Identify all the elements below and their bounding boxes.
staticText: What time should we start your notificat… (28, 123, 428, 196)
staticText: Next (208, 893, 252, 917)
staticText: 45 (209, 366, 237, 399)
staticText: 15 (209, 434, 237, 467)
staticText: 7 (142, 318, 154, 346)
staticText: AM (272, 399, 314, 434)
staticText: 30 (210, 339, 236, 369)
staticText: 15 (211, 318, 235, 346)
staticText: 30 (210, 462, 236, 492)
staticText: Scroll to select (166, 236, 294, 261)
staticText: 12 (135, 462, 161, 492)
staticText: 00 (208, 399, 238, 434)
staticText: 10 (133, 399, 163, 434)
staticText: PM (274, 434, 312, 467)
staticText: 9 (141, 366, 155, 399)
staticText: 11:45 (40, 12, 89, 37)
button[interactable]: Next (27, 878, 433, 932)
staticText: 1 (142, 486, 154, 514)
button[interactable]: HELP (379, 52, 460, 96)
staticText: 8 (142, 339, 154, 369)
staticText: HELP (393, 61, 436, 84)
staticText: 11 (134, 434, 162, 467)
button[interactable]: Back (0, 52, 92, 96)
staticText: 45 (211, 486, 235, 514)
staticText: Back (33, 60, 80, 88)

- - - - - - -

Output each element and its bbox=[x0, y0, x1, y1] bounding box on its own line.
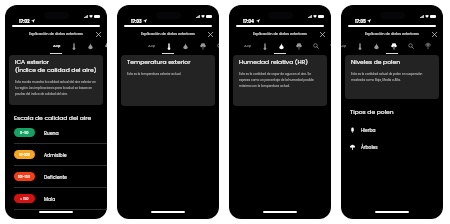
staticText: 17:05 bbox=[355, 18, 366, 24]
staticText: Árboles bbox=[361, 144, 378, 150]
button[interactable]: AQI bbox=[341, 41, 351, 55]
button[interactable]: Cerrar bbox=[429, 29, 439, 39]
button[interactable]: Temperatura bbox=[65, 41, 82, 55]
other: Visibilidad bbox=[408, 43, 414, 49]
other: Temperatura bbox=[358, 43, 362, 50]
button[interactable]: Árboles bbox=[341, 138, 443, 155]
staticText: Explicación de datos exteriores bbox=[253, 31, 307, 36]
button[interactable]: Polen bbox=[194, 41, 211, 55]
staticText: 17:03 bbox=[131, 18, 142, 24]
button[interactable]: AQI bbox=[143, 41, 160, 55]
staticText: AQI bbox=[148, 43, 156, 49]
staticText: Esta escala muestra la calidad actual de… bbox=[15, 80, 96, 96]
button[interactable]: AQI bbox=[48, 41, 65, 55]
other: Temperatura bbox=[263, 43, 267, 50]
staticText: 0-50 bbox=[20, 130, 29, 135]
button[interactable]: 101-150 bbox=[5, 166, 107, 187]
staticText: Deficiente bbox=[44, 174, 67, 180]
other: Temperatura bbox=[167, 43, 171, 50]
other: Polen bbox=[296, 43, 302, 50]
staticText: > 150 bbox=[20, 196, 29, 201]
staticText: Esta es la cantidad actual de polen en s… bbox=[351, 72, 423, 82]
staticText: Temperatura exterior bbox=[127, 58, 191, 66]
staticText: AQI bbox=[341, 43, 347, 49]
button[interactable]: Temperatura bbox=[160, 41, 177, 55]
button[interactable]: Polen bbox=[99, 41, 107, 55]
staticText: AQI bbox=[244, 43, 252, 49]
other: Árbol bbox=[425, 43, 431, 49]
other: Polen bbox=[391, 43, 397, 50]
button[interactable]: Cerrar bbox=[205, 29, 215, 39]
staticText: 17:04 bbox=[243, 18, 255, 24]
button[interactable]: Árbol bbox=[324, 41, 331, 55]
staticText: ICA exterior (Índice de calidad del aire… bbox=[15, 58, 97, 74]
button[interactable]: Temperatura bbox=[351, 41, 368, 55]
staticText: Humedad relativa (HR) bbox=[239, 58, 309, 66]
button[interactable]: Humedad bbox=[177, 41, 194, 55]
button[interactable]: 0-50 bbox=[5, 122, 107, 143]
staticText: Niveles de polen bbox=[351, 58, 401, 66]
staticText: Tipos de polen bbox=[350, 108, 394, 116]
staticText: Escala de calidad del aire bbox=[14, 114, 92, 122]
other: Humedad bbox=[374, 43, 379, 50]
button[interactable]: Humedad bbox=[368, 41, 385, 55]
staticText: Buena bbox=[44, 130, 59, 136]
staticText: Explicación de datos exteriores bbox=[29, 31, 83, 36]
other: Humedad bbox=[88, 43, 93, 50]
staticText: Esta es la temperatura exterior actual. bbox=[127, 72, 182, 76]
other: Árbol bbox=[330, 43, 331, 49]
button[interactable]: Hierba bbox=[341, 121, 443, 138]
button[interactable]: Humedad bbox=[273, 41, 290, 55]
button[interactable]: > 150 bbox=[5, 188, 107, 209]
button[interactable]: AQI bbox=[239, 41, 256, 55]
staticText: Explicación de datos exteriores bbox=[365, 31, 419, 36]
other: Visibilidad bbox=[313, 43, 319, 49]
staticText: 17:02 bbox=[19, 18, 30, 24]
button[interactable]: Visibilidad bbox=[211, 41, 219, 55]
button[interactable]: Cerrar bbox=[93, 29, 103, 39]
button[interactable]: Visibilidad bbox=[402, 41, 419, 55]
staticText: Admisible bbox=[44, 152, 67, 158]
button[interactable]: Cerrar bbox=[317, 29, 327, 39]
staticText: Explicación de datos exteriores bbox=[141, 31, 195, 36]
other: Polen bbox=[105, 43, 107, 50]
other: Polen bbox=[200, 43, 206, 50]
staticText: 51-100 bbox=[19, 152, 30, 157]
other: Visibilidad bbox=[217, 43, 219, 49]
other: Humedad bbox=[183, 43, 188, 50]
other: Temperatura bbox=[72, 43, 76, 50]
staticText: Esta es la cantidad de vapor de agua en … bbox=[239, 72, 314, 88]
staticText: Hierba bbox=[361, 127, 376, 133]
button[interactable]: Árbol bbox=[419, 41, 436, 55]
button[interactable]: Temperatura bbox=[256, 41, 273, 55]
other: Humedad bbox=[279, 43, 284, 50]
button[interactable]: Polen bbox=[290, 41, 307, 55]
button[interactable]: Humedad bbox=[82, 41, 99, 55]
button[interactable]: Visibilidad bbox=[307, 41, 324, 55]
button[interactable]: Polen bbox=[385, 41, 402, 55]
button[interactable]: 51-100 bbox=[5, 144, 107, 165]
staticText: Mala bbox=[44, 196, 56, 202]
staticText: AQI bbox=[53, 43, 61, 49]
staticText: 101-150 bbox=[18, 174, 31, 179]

- - - - - - -

Task directions ▸ Look through the material and find each line that includes "Árboles", then copy it.

Answer area ▸
staticText: Árboles bbox=[361, 144, 378, 150]
button[interactable]: Árboles bbox=[341, 138, 443, 155]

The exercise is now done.